(Page-level text extractions)
:::

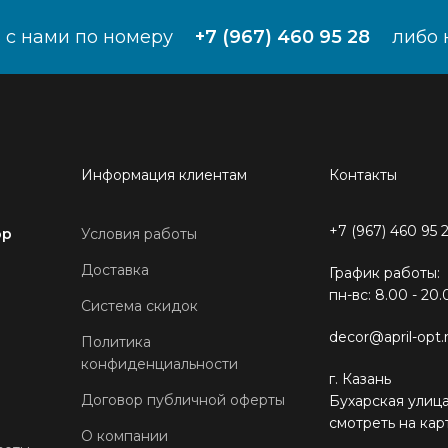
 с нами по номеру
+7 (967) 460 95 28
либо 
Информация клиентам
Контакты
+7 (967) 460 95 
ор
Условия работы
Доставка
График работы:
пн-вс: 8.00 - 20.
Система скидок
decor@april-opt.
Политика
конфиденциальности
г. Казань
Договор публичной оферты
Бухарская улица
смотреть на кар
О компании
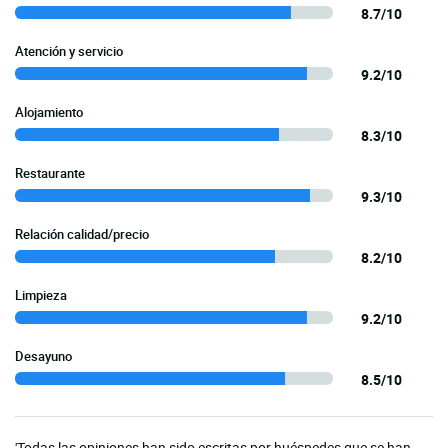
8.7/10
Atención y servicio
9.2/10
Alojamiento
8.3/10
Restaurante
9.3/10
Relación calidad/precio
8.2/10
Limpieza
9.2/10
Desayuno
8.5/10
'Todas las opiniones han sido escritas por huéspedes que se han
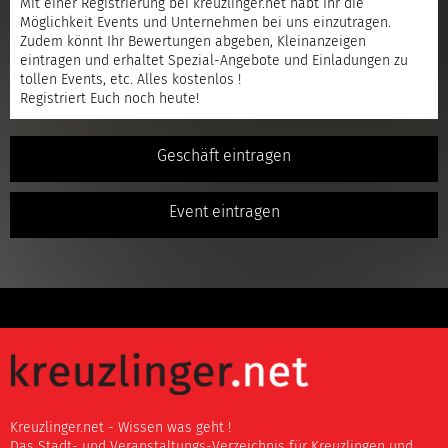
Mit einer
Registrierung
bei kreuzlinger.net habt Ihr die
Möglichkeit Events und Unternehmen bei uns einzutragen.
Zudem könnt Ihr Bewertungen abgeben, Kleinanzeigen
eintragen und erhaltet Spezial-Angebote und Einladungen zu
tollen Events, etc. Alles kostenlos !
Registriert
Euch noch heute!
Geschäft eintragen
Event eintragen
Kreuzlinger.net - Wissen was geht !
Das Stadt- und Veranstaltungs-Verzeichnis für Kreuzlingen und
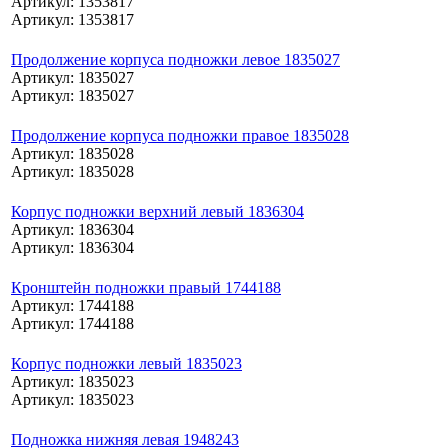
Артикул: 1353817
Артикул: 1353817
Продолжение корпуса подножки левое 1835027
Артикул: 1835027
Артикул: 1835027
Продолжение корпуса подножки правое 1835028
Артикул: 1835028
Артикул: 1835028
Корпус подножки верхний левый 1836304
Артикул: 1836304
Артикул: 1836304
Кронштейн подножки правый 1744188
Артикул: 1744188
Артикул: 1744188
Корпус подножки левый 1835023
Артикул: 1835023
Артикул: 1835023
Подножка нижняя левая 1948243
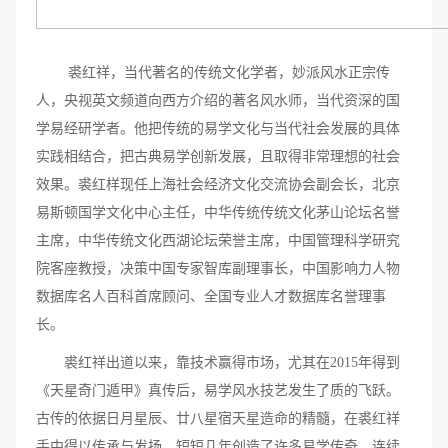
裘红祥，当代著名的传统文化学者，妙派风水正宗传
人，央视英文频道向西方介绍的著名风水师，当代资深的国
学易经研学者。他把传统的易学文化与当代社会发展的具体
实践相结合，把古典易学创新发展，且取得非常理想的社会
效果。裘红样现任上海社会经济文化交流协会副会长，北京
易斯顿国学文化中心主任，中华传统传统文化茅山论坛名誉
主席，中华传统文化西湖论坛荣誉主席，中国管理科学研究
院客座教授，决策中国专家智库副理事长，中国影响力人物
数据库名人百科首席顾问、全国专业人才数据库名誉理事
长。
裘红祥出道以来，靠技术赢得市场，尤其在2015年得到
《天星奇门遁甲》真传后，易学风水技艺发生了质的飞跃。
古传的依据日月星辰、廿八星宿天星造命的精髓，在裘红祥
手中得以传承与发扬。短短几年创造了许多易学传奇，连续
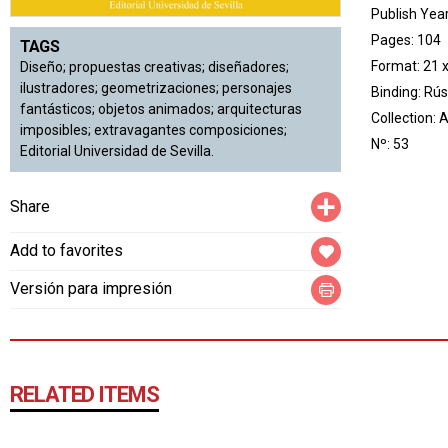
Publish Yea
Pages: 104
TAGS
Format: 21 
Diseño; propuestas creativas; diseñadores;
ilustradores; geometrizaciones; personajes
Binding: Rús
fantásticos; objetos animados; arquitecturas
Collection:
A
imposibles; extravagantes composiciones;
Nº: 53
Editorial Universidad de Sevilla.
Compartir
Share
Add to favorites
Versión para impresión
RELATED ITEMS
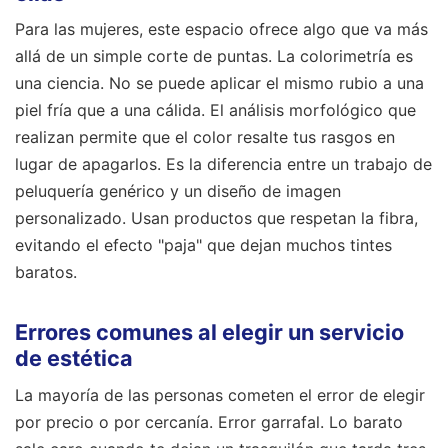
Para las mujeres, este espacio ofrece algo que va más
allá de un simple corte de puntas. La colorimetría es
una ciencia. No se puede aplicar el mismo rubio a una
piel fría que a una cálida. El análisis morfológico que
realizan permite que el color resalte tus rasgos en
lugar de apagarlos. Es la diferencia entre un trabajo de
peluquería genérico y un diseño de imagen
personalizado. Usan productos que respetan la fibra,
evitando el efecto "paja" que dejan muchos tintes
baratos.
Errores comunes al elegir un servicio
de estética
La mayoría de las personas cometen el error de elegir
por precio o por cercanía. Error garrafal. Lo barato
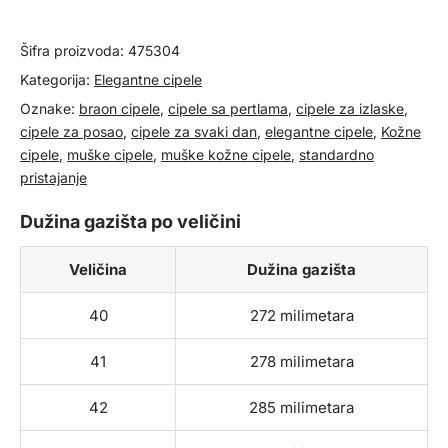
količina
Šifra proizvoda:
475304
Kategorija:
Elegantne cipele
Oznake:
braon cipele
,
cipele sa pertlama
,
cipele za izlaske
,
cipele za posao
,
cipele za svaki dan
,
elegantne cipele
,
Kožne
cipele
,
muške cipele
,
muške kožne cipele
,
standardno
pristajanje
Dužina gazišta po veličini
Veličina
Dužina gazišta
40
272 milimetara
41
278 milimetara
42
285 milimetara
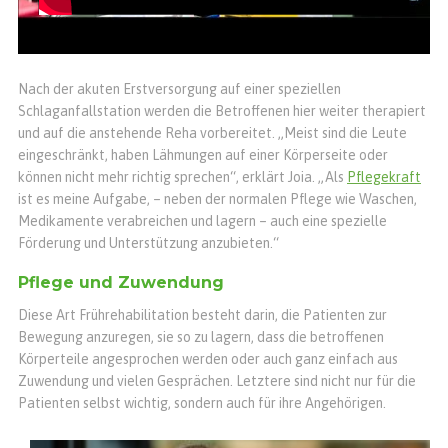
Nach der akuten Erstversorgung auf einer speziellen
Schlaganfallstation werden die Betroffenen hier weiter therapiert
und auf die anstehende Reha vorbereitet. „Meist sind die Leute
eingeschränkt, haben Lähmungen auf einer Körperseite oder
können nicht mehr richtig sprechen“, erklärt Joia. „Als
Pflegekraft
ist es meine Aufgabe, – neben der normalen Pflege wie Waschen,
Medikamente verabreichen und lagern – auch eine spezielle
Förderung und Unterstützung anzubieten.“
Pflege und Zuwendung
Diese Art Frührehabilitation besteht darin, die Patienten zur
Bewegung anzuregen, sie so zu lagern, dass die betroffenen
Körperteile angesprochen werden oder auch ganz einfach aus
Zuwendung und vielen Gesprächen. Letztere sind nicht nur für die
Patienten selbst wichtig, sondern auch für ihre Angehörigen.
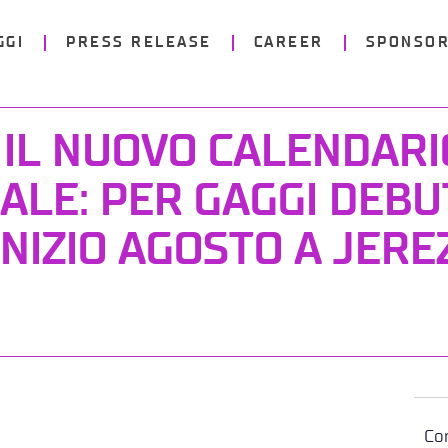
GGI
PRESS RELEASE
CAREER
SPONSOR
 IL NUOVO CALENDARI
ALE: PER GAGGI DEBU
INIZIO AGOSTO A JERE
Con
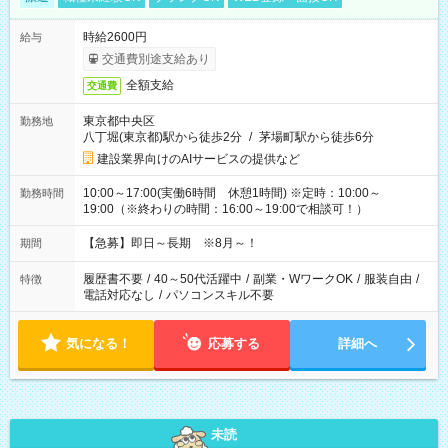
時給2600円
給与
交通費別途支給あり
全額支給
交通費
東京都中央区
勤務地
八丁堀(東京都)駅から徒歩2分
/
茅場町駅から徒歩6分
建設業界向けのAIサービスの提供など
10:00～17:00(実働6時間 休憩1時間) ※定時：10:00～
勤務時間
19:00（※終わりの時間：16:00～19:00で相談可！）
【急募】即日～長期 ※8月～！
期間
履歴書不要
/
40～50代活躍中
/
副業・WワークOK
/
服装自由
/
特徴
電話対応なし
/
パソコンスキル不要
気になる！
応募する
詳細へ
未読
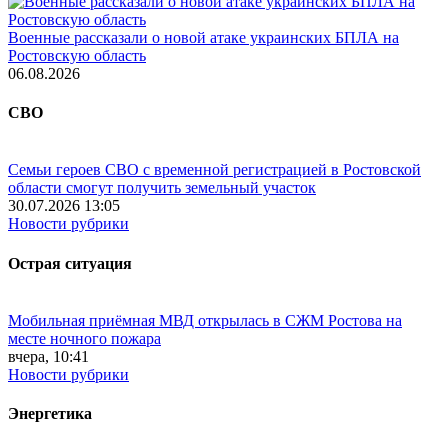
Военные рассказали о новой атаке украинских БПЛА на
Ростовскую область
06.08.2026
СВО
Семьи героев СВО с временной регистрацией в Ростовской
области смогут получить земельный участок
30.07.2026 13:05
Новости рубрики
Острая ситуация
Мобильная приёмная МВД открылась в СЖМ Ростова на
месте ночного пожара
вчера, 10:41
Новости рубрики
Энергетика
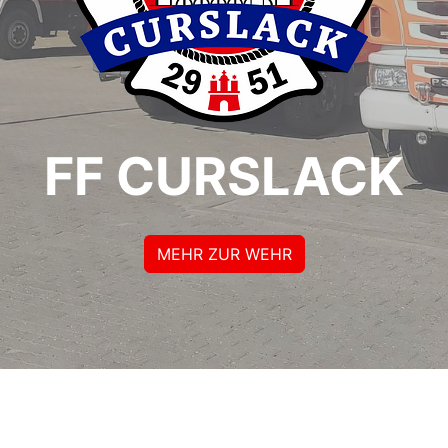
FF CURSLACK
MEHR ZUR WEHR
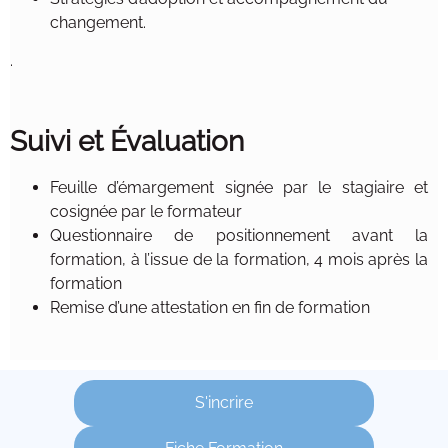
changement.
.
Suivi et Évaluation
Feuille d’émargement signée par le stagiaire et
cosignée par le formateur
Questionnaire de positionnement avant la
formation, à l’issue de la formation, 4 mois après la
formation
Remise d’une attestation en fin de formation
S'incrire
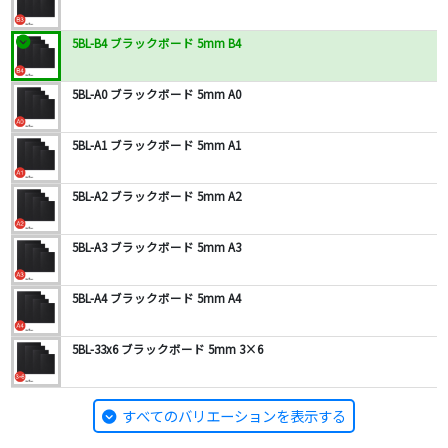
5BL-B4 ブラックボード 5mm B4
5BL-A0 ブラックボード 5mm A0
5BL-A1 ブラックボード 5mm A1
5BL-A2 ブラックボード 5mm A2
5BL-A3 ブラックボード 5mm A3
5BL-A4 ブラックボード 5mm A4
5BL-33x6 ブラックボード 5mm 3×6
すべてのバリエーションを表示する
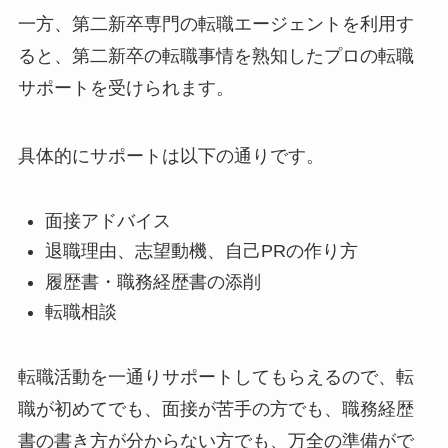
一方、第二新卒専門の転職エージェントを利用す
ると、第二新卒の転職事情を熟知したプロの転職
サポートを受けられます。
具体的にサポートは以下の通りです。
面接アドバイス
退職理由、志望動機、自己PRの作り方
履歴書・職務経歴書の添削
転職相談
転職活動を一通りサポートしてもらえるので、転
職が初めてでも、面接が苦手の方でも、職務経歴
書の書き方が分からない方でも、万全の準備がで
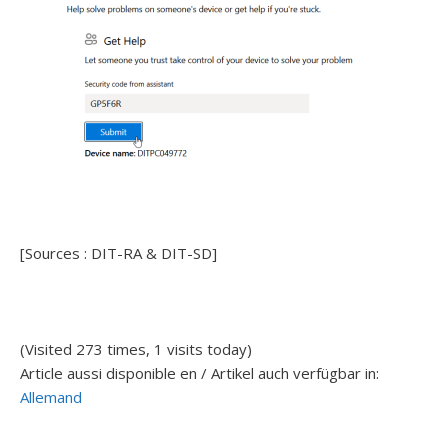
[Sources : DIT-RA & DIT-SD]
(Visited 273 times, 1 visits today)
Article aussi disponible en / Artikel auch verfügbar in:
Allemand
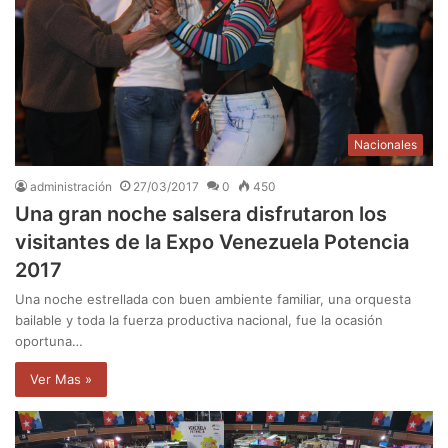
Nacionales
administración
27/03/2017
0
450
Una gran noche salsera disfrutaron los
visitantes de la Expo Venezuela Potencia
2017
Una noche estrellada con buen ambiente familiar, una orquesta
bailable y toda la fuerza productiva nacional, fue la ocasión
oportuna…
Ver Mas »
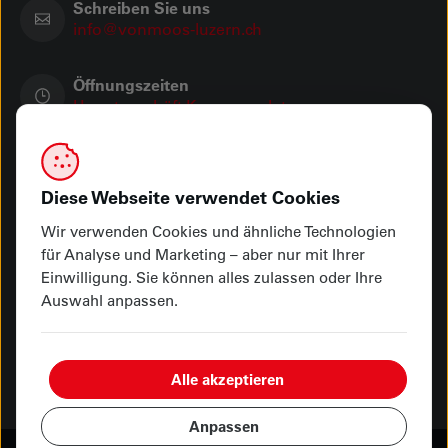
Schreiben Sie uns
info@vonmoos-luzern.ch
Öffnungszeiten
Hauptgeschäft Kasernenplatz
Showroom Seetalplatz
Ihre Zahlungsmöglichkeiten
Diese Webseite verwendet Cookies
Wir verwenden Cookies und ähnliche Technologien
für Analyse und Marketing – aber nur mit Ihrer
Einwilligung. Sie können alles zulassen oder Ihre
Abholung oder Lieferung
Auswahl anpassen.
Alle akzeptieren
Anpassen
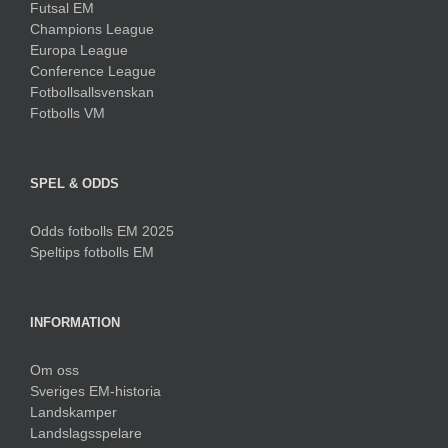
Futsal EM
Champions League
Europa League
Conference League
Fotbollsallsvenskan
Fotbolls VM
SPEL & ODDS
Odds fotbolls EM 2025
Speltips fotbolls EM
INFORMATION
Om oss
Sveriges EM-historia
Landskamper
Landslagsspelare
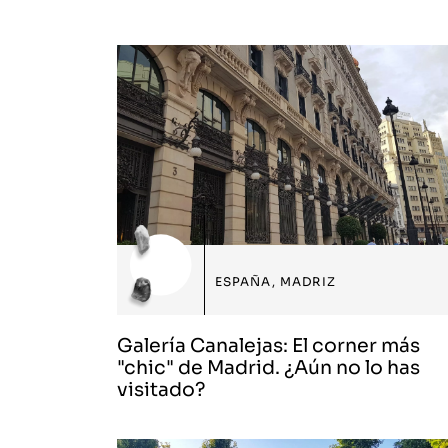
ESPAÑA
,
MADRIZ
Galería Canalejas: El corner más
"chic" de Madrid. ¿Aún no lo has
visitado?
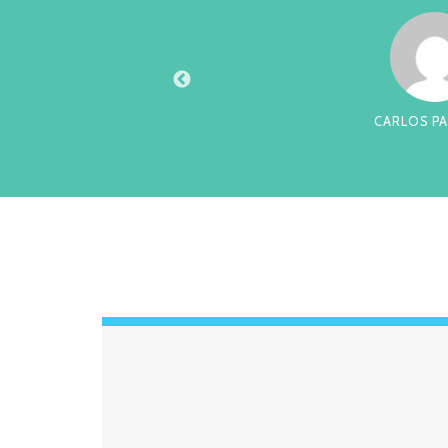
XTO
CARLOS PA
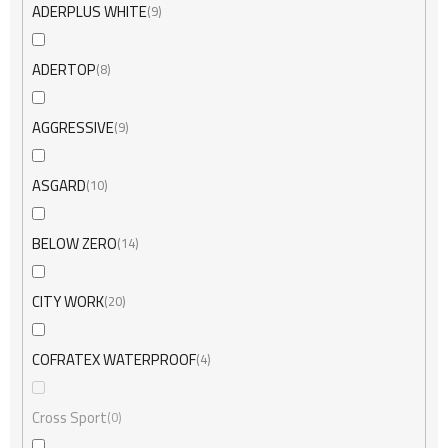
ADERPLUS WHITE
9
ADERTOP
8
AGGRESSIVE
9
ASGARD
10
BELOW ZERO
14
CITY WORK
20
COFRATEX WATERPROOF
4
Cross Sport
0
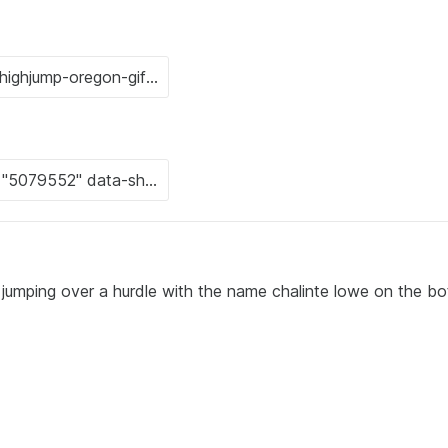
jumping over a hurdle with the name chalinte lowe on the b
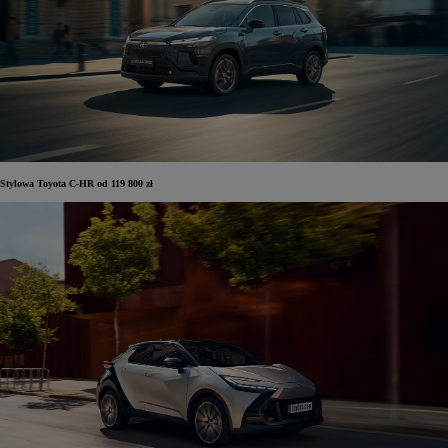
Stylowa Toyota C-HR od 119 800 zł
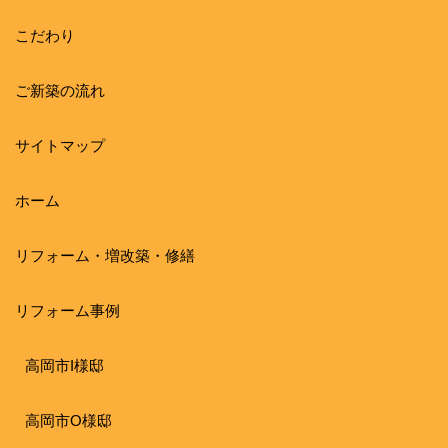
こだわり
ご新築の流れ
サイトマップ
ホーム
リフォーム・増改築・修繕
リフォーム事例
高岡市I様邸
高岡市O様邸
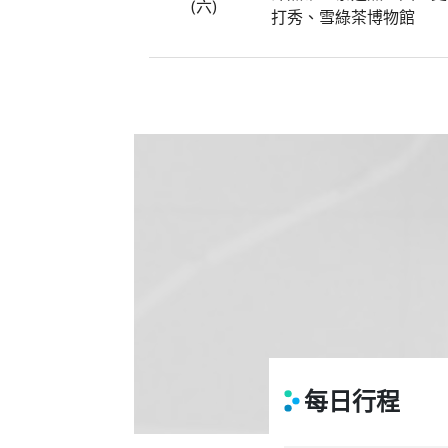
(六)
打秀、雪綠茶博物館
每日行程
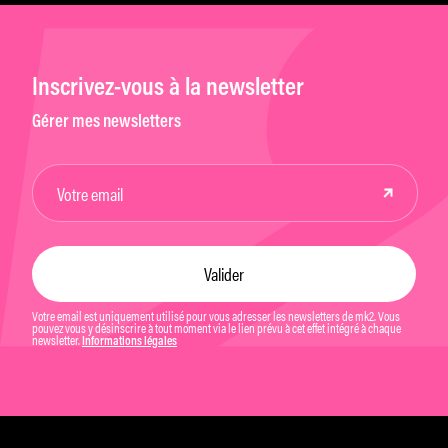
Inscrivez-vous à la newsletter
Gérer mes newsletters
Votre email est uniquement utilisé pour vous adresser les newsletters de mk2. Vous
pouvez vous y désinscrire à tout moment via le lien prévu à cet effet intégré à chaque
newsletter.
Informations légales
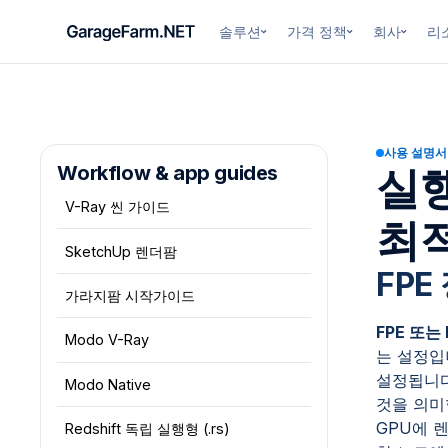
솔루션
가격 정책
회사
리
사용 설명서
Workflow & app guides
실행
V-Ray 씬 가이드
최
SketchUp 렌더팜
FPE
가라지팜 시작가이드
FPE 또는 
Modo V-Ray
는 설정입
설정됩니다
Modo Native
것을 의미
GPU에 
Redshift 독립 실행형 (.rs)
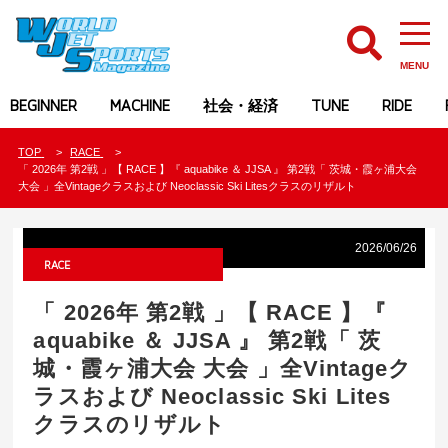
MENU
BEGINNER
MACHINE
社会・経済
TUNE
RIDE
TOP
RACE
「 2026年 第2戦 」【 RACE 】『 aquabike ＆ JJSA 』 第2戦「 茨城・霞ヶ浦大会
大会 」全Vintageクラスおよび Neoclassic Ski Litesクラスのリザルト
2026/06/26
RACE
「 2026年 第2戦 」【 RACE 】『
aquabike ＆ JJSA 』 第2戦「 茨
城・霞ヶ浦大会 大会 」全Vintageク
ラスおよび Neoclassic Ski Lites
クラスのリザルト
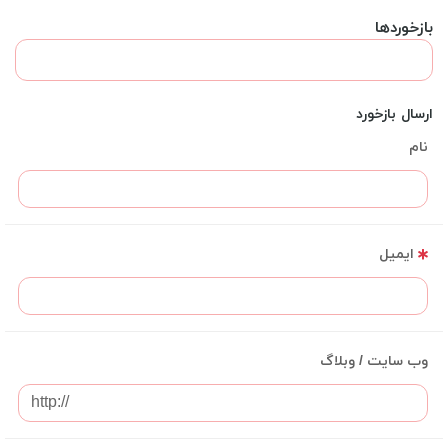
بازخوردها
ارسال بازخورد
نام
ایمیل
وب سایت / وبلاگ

:::

* _WHAT NEEDS TO BE DONE_
Look above for the line with "fantásticos; objetos animados; arquitecturas" and the line with "piel fría que", then restate exactly those two lines and all lines between them, with no pictures.

* _OUTPUT OF THE TASK_
fantásticos; objetos animados; arquitecturas
Collection:
A
imposibles; extravagantes composiciones;
Nº: 53
Editorial Universidad de Sevilla.
Compartir
Share
Add to favorites
Versión para impresión
RELATED ITEMS
Para las mujeres, este espacio ofrece algo que va más
allá de un simple corte de puntas. La colorimetría es
una ciencia. No se puede aplicar el mismo rubio a una
piel fría que a una cálida. El análisis morfológico que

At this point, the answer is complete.